If the Germans had hoped that the Hollweg map would stir separatists in the Polish empire, then their surreptitious games were soon rewarded. Knowledge of the map, and the Holy Roman Empire’s open support for separatist causes, energised the Turanist Turkic nationalist movement within Poland. With the entire empire’s resources being channelled into the war effort, discontent at state power, the stream of young men being conscripted to fight and die on the front and food requisitioning had deepened a long-standing pool of discontent among the Tatars and Mongols. As such, the Turanists had radicalising and cultivating wider support. With apparent German encouragement, the leaders of the Turanist paramilitary organisation the Brotherhood of the Wolf launched a major uprising in October 1898 in the cities of Moscow and Kazan. After these were brutally put down, the Wolves took their fight to the countryside – forming rebel brigands that would cause chaos on the Steppe for years to come.

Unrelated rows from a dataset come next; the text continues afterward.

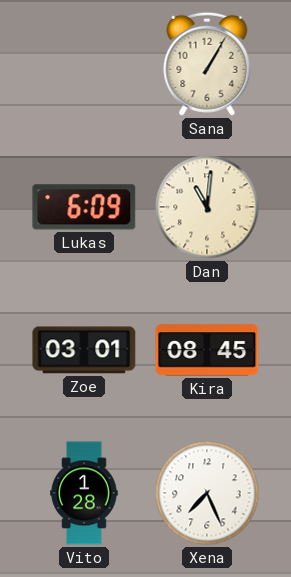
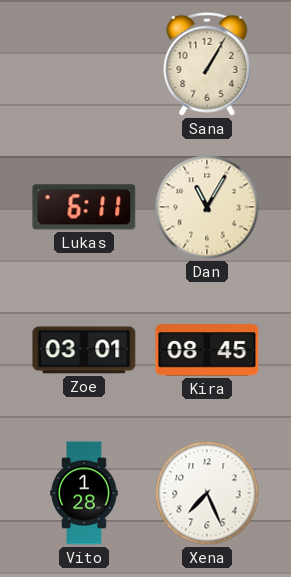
Lukas: 6:09 -> 6:11
Dan: 11:01 -> 11:05
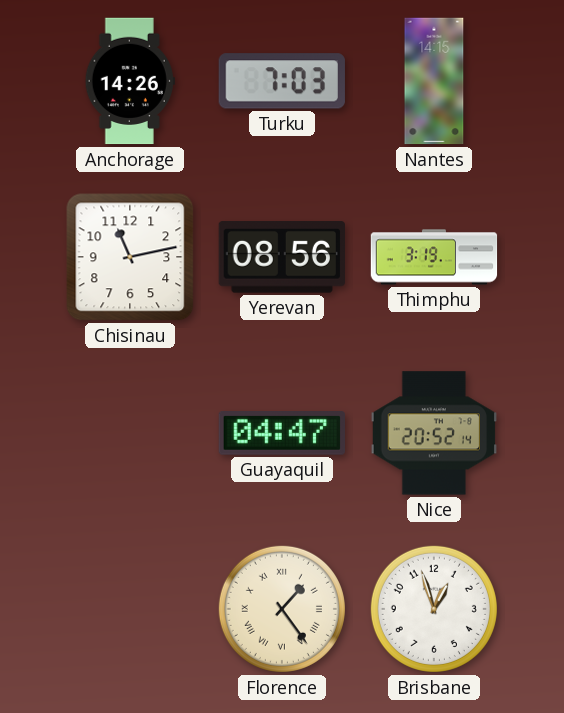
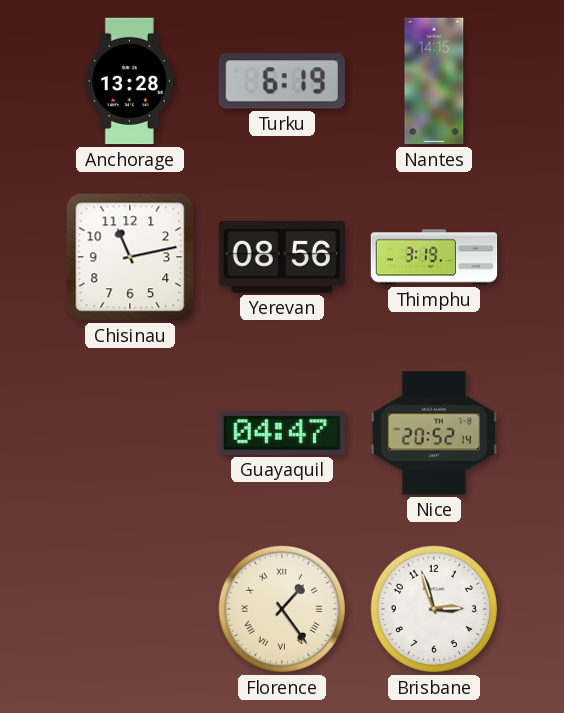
Anchorage: 14:26 -> 13:28
Turku: 7:03 -> 6:19
Brisbane: 12:57 -> 2:57
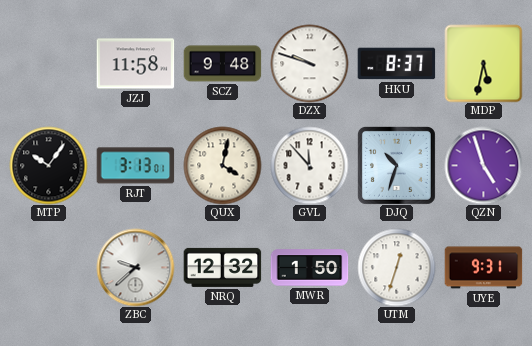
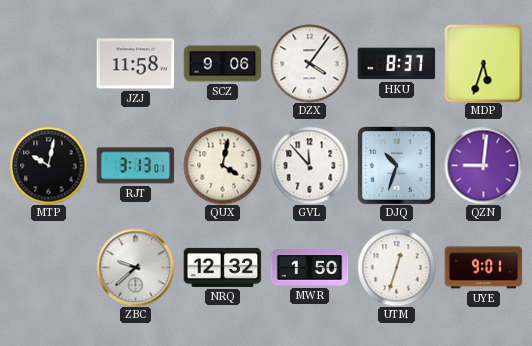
SCZ: 9:48 -> 9:06
DZX: 9:48 -> 4:06
MDP: 5:32 -> 5:33
MTP: 10:06 -> 10:02
QZN: 4:57 -> 9:01
UYE: 9:31 -> 9:01
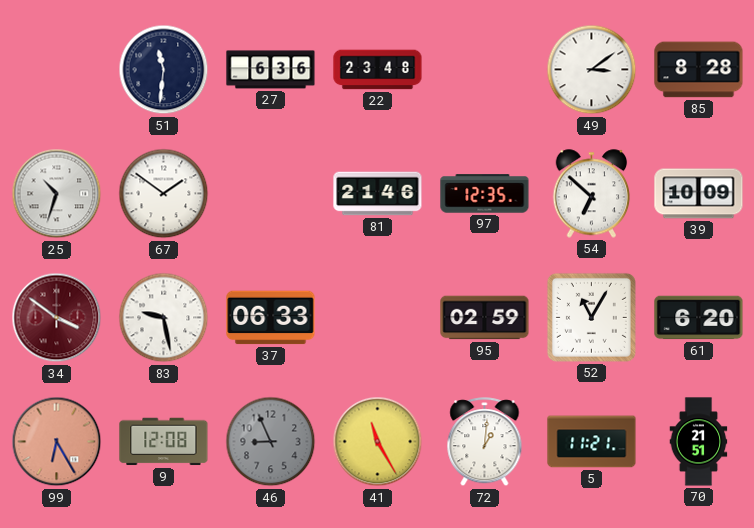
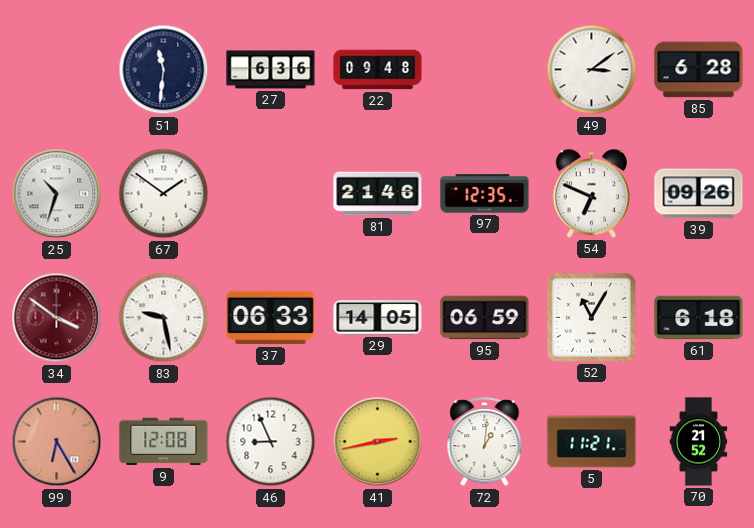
22: 23:48 -> 09:48
85: 8:28 -> 6:28
54: 6:52 -> 6:49
39: 10:09 -> 09:26
29: none -> 14:05
95: 02:59 -> 06:59
61: 6:20 -> 6:18
46 dial: grey -> white
41: 11:25 -> 2:43
70: 21:51 -> 21:52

Kiev’s weakening position only grew worse in the New Year of 1899 as the Serbs, acting upon urgings of the Germans, launched a predatory invasion of Pannonia and Crusader Anatolia – hoping to take the opportunity to settle old scores before the Great War was through. Their army promptly crossed over into the Transylvania, the only part of Pannonia that remained wholly unoccupied by Imperial forces, pile further pressure on the blighted Polish alliance.
In these dark moments, a ray of hope in the conflict came from the unexpected source of German miscalculation. At the outset of the Great War in 1897 the Germans had instigated a proxy war between the Abaddids and Italians with he aim of keeping the Italians from entering the wider conflict on the Polish side. In the summer of 1898 this war came to an end, with the Iberians making territorial gains around Valencia, but resisting German pressure to declare neutrality in the larger conflict. The Italians, on the other hand, remained close to the Polish camp – leaving Vienna concerned that they might throw their lot in with their enemies and outflank them along their southern border. In February 1899, they therefore launched a surprise attack on the Italians – surging across the border, quickly inflicting a string of stinging defeats and plunging deep into the peninsula.
The Papacy had been carefully eying developments in the Great War from the outset two years previously – wary of seeing either of its two traditional rivals threaten its interests or upturn the balance of power. However, the German invasion of Italy – seen as a direct threat to the security of Rome – spurred the Papacy into action. In March 1899 His Holiness sent an ultimatum to the Holy Roman Emperor – demanding his immediate withdrawal from the Italian peninsula. When the Germans ignored these demands, the Papacy declared war on the Empire and their Serbia allies – although they stopped short of aligning themselves directly with Kiev.